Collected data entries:
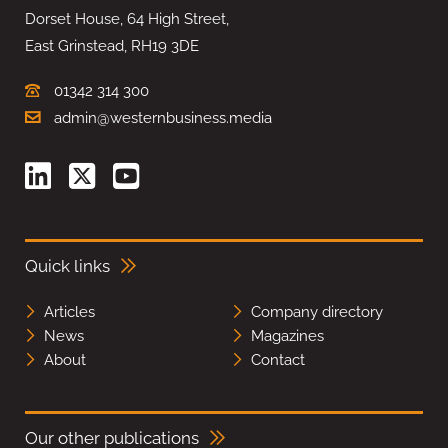
Dorset House, 64 High Street,
East Grinstead, RH19 3DE
01342 314 300
admin@westernbusiness.media
Quick links
Articles
Company directory
News
Magazines
About
Contact
Our other publications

• _Exercise brief_:
Could you print all of the entries above exactly as written, minus the pictures?

• _Written solution_:
Dorset House, 64 High Street,
East Grinstead, RH19 3DE
01342 314 300
admin@westernbusiness.media
Quick links
Articles
Company directory
News
Magazines
About
Contact
Our other publications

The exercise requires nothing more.